Asian Modernity and Its ‘Gendered Vulnerabilities’

【這是2007年6月1-3日何春蕤在冰島Akureyri University由Gendering Asia Network主辦的會議 ‘Modernity and Gendered Vulnerabilities in Asia’上發表的主題演講。後來發表於Nordic Institute of Asian Studies出版的Asian Insights 1 (June, 2008): 9-11.】

“Vulnerability” describes the fragility of certain populations as resulting from their structural positionality in a society.   But what kind of power effects would such an approach bring forth for our conception of gender and its social existence?   And, what are the specificities of modernity (or modernities) in Asia that entail such gendered vulnerabilities?

As a rather modern notion, the term ‘gender’ usually evokes a recognition of social division and its hierarchical implications as well as a whole array of social changes, upheavals, movements, revolutions and more.

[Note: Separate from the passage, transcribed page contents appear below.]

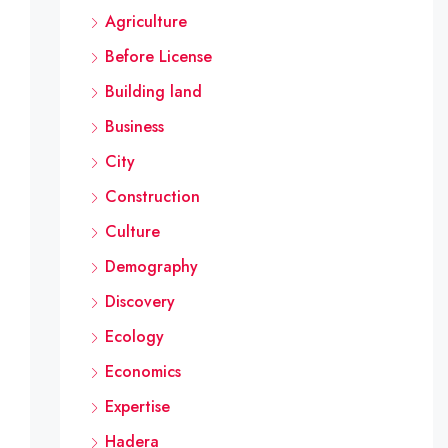
Agriculture
Before License
Building land
Business
City
Construction
Culture
Demography
Discovery
Ecology
Economics
Expertise
Hadera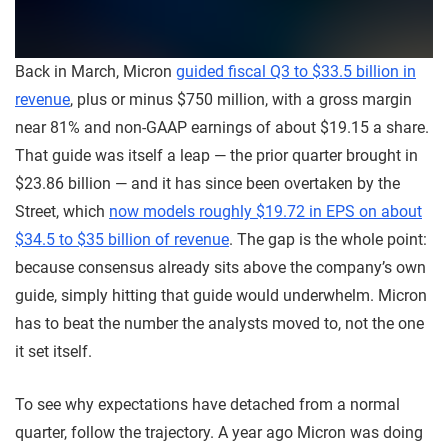
Back in March, Micron
guided fiscal Q3 to $33.5 billion in
revenue
, plus or minus $750 million, with a gross margin
near 81% and non-GAAP earnings of about $19.15 a share.
That guide was itself a leap — the prior quarter brought in
$23.86 billion — and it has since been overtaken by the
Street, which
now models roughly $19.72 in EPS on about
$34.5 to $35 billion of revenue
. The gap is the whole point:
because consensus already sits above the company’s own
guide, simply hitting that guide would underwhelm. Micron
has to beat the number the analysts moved to, not the one
it set itself.
To see why expectations have detached from a normal
quarter, follow the trajectory. A year ago Micron was doing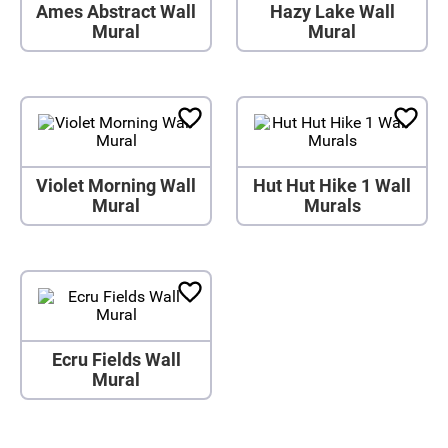
Ames Abstract Wall
Hazy Lake Wall
Mural
Mural
Violet Morning Wall
Hut Hut Hike 1 Wall
Mural
Murals
Ecru Fields Wall
Mural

As such, it is expected to clash with Asia’s gender-blind or gender-degrading cultures and states.  Yet, in many Asian states, a very complicated collaboration has evolved in which the state adopts certain gender-related, women-friendly policies and measures in order to secure new constituencies in the increasingly competitive electoral processes, as well as to showcase their progress in modernization while maintaining traditional patriarchal social structures and cultures.   The emergence of this development has come to embody the specific kind of “governance” that is increasingly adopted by Asia’s new liberal democracies.

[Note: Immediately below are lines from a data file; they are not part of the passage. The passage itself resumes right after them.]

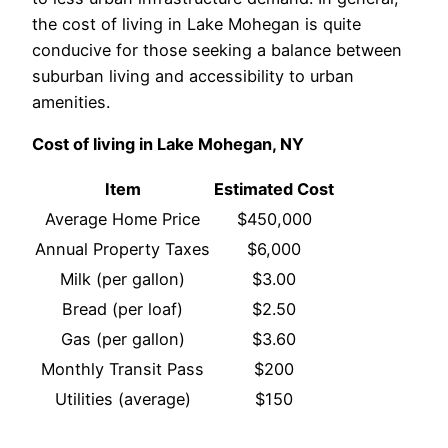
the cost of living in Lake Mohegan is quite
conducive for those seeking a balance between
suburban living and accessibility to urban
amenities.
Cost of living in Lake Mohegan, NY
Item
Estimated Cost
Average Home Price
$450,000
Annual Property Taxes
$6,000
Milk (per gallon)
$3.00
Bread (per loaf)
$2.50
Gas (per gallon)
$3.60
Monthly Transit Pass
$200
Utilities (average)
$150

International indices of modernization often include items that have to do with women’s status in the society, their political participation, educational opportunities, employment levels, wage patterns and the like.  More significantly, Asia is experiencing an economic boom and prospering nations are increasingly expected to march toward civility and reputational respectability so as to prove their status as new liberal democracies.  Compared with other progressive measures, such as those dealing with poverty or environmental hazards; political gestures that illustrate the state’s role as patron-saint for the weak and vulnerable, namely women and children, prove to be quite cost-efficient for the nation-state in formation.  This whitewashing process works so effectively that opportunistic politicians are more than eager to jump on the bandwagon of protection-oriented legislation.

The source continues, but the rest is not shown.